As mentioned above, the variable access should be ordinal, and therefore has to be turned into an ordered factor. The command which follows is almost identical to producing a factor variable, only that we add the option ordered = TRUE at the end:

EU$access_fac = factor(EU$access, ordered = TRUE)

If you are familiar with European Studies, you will know that each accession wave has got a particular name. The 1973 enlargement, for example, is called the “First Enlargement”, the 1981 wave the Mediterranean Enlargement, and so forth. Let us create a new variable which uses these names instead of the years.

This process is a little more involved, and requires a new package to be installed and loaded: dplyr. This package is part of the so-called tidyverse which is a suite of packages designed to make working with R simpler and commands shorter. You can install all of them by calling install.packages("tidyverse"). We then load the tidyverse with:

library(tidyverse)

The command which follows takes a little explaining. We start by stating the dataframe we wish to assign the result to, EU. Then we name the data frame that contains the data we wish to manipulate, here also EU. The symbol which follows, \%>\%, reads as “and then”, and is called a “pipe”. So we take the data frame EU “and then” carry out a function called mutate.

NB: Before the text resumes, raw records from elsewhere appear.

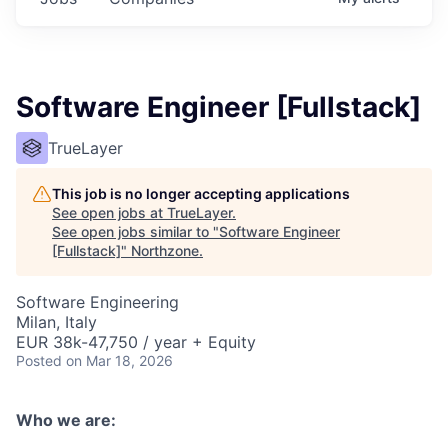
Software Engineer [Fullstack]
TrueLayer
This job is no longer accepting applications
See open jobs at
TrueLayer
.
See open jobs similar to "
Software Engineer
[Fullstack]
"
Northzone
.
Software Engineering
Milan, Italy
EUR 38k-47,750 / year + Equity
Posted
on Mar 18, 2026
Who we are: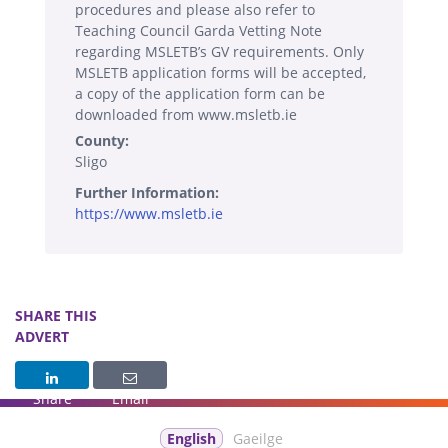
procedures and please also refer to
Teaching Council Garda Vetting Note
regarding MSLETB’s GV requirements. Only
MSLETB application forms will be accepted,
a copy of the application form can be
downloaded from www.msletb.ie
County:
Sligo
Further Information:
https://www.msletb.ie
SHARE THIS
ADVERT
Share
Email
English
Gaeilge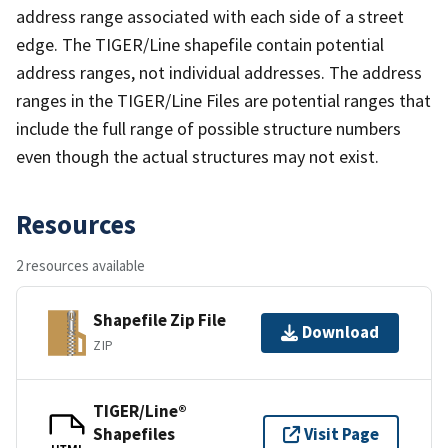
address range associated with each side of a street
edge. The TIGER/Line shapefile contain potential
address ranges, not individual addresses. The address
ranges in the TIGER/Line Files are potential ranges that
include the full range of possible structure numbers
even though the actual structures may not exist.
Resources
2 resources available
Shapefile Zip File
Download
ZIP
TIGER/Line®
Shapefiles
Visit Page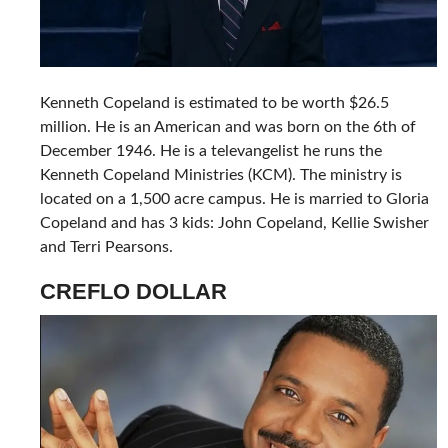
Kenneth Copeland is estimated to be worth $26.5
million. He is an American and was born on the 6th of
December 1946. He is a televangelist he runs the
Kenneth Copeland Ministries (KCM). The ministry is
located on a 1,500 acre campus. He is married to Gloria
Copeland and has 3 kids: John Copeland, Kellie Swisher
and Terri Pearsons.
CREFLO DOLLAR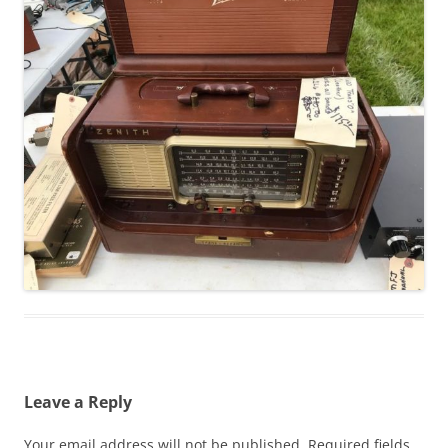
Leave a Reply
Your email address will not be published.
Required fields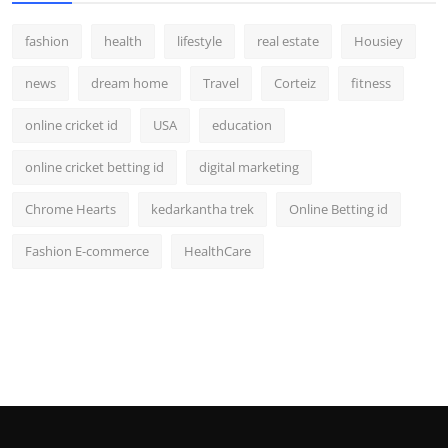
fashion
health
lifestyle
real estate
Housiey
news
dream home
Travel
Corteiz
fitness
online cricket id
USA
education
online cricket betting id
digital marketing
Chrome Hearts
kedarkantha trek
Online Betting id
Fashion E-commerce
HealthCare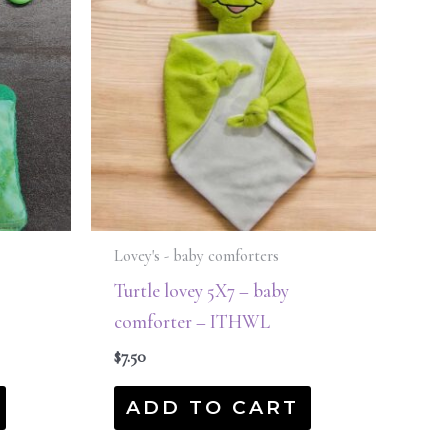
Lovey's - baby comforters
Turtle lovey 5X7 – baby
comforter – ITHWL
$
7.50
ADD TO CART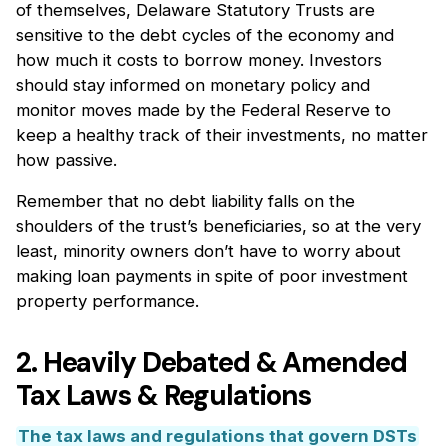
of themselves, Delaware Statutory Trusts are
sensitive to the debt cycles of the economy and
how much it costs to borrow money. Investors
should stay informed on monetary policy and
monitor moves made by the Federal Reserve to
keep a healthy track of their investments, no matter
how passive.
Remember that no debt liability falls on the
shoulders of the trust’s beneficiaries, so at the very
least, minority owners don’t have to worry about
making loan payments in spite of poor investment
property performance.
2. Heavily Debated & Amended
Tax Laws & Regulations
The tax laws and regulations that govern DSTs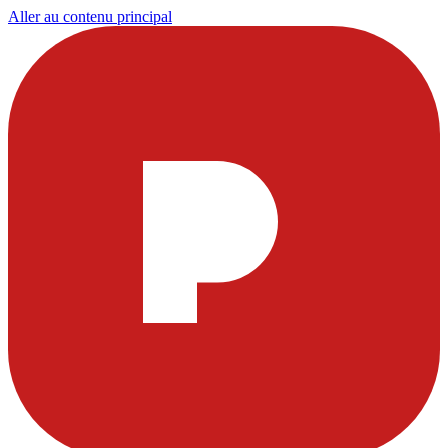
Aller au contenu principal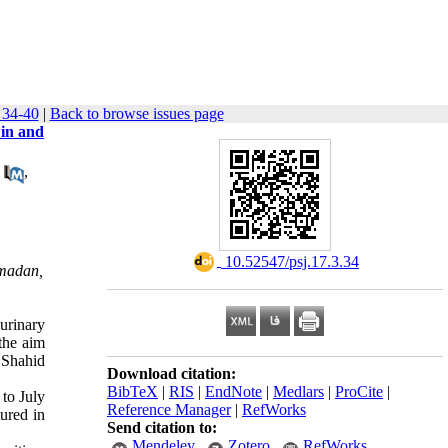
 34-40
|
Back to browse issues page
 in and
,
‎ 10.52547/psj.17.3.34
amadan,
urinary
 the aim
e Shahid
Download citation:
BibTeX
|
RIS
|
EndNote
|
Medlars
|
ProCite
|
to July
Reference Manager
|
RefWorks
ured in
Send citation to:
Mendeley
Zotero
RefWorks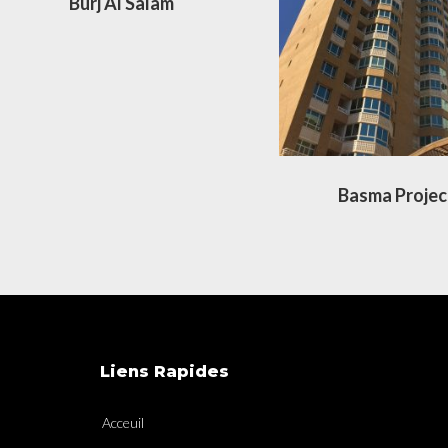
Burj Al Salam
Basma Projec
Liens Rapides
Acceuil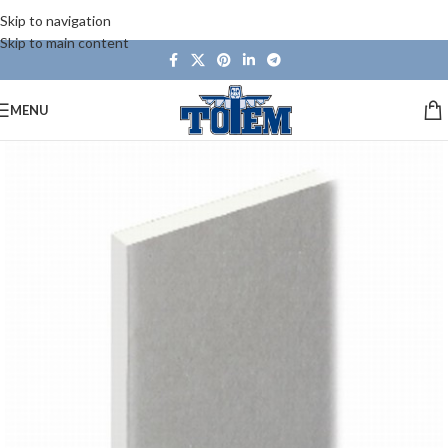
Skip to navigation
Skip to main content
MENU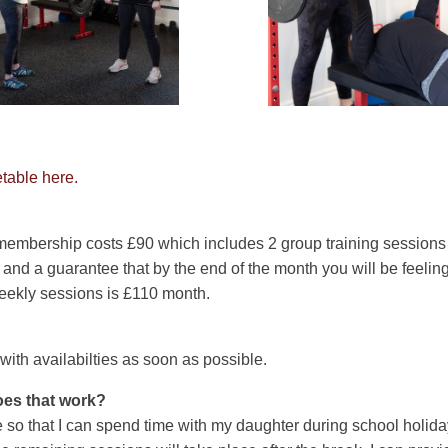
table here.
 membership costs £90 which includes 2 group training sessions
nd a guarantee that by the end of the month you will be feeling 
eekly sessions is £110 month.
h with availabilties as soon as possible.
oes that work?
 so that I can spend time with my daughter during school holidays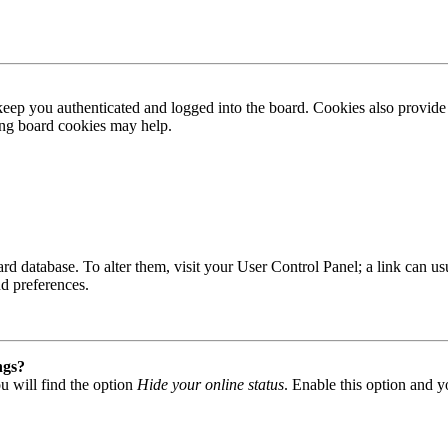
ep you authenticated and logged into the board. Cookies also provide 
ting board cookies may help.
 board database. To alter them, visit your User Control Panel; a link can
nd preferences.
ngs?
u will find the option
Hide your online status
. Enable this option and y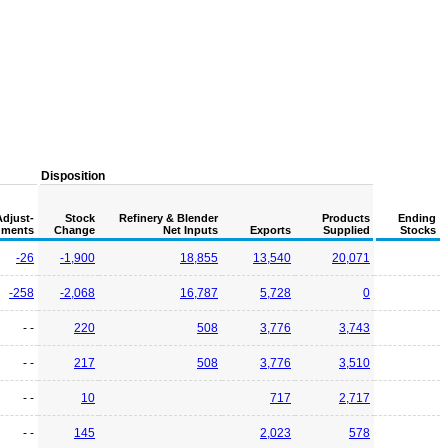
Disposition
Adjust-
Stock
Refinery & Blender
Products
Ending
ments
Change
Net Inputs
Exports
Supplied
Stocks
-26
-1,900
18,855
13,540
20,071
-258
-2,068
16,787
5,728
0
- -
220
508
3,776
3,743
- -
217
508
3,776
3,510
- -
10
717
2,717
- -
145
2,023
578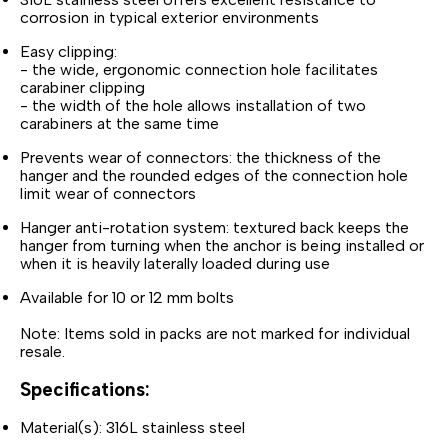
corrosion in typical exterior environments
Easy clipping:
- the wide, ergonomic connection hole facilitates
carabiner clipping
- the width of the hole allows installation of two
carabiners at the same time
Prevents wear of connectors: the thickness of the
hanger and the rounded edges of the connection hole
limit wear of connectors
Hanger anti-rotation system: textured back keeps the
hanger from turning when the anchor is being installed or
when it is heavily laterally loaded during use
Available for 10 or 12 mm bolts
Note: Items sold in packs are not marked for individual
resale.
Specifications:
Material(s): 316L stainless steel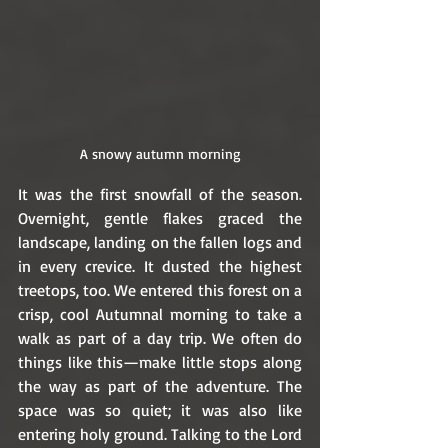
A snowy autumn morning
It was the first snowfall of the season. 
Overnight, gentle flakes graced the 
landscape, landing on the fallen logs and 
in every crevice. It dusted the highest 
treetops, too. We entered this forest on a 
crisp, cool Autumnal morning to take a 
walk as part of a day trip. We often do 
things like this—make little stops along 
the way as part of the adventure. The 
space was so quiet; it was also like 
entering holy ground. Talking to the Lord 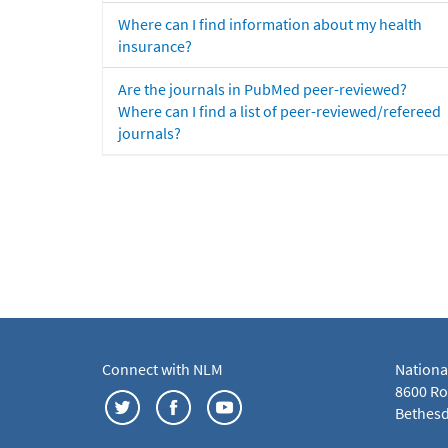
Where can I find information about my health
insurance?
Are the journals in PubMed peer-reviewed?
Where can I find a list of peer-reviewed/refereed
journals?
Connect with NLM
Nationa
8600 Roc
Bethesd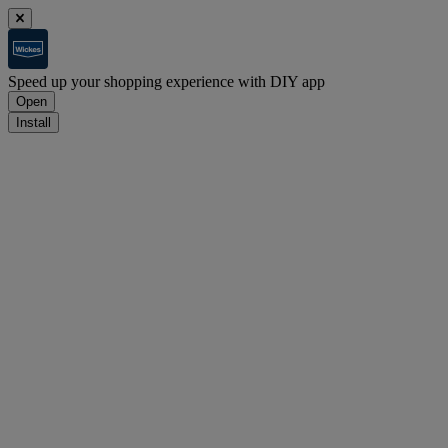
Speed up your shopping experience with DIY app
Open
Install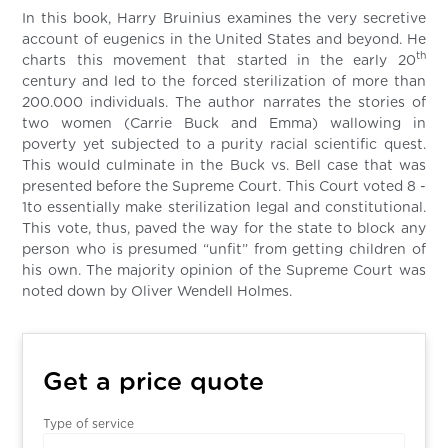
In this book, Harry Bruinius examines the very secretive
account of eugenics in the United States and beyond. He
th
charts this movement that started in the early 20
century and led to the forced sterilization of more than
200.000 individuals. The author narrates the stories of
two women (Carrie Buck and Emma) wallowing in
poverty yet subjected to a purity racial scientific quest.
This would culminate in the Buck vs. Bell case that was
presented before the Supreme Court. This Court voted 8 -
1to essentially make sterilization legal and constitutional.
This vote, thus, paved the way for the state to block any
person who is presumed “unfit” from getting children of
his own. The majority opinion of the Supreme Court was
noted down by Oliver Wendell Holmes.
Get a price quote
Type of service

It creates a new variable. This function in turn defines the new variable wave by recoding the variable access_fac. The command then specifies all categories of the “old” variable access_fac and what their respective values in the “new” variable wave are going to be. The categories in each are set in quotation marks, as they are factor / character categories.

EU <- EU %>%
  mutate(wave = recode(access_fac, '1951'="Founding", 
                       '1973'= "First",
                       '1981'= "Mediterranean",
                       '1986' = "Mediterranean",
                       '1995' = "Cold War",
                       '2004' = "Eastern",
                       '2007' = "Eastern",
                       '2013' = "Balkans"))

Please note that some colleagues in the department have decided to take a random dislike to the tidyverse as one of currently 21,810 packages7 and might therefore require you to use base R in their modules. I am still using the tidyverse however, as:

  • I think it is nonsense to exclude one package in particular
  • my textbook, which is going to be the main textbook for this module once it is published, uses the tidyverse
  • GGPLOT2 which is part of the tidyverse simplifies code for generating figures significantly and will do for all but the most specific requirements
  • a lot of support on stackexchange is geared toward the tidyverse as a lot of US-based data scientists work with this package, and so you will find it easier to solve problems

But to keep everybody happy, I am providing the base R code whenever possible in a collapsible section like this one:

Base R Solution
EU$wave <- NA
EU$wave[EU$access_fac=='1951'] <- "Founding"
EU$wave[EU$access_fac=='1973'] <- "First"
EU$wave[EU$access_fac=='1981'] <- "Mediterranean"
EU$wave[EU$access_fac=='1986'] <- "Mediterranean"
EU$wave[EU$access_fac=='1995'] <- "Cold War"
EU$wave[EU$access_fac=='2004'] <- "Eastern"
EU$wave[EU$access_fac=='2007'] <- "Eastern"
EU$wave[EU$access_fac=='2013'] <- "Balkans"

EU$wave <- factor(EU$wave, ordered = TRUE)
Here, we first create a new, empty variable called wave in the EU data set. We then create new values , for example Founding in the variable EU$wave for the condition (this is what the square brackets [ ] do) that the variable access_fac in the EU data set, equals a specific value. For Founding this is is 1951. The last step is to turn the wave variable into an ordered factor.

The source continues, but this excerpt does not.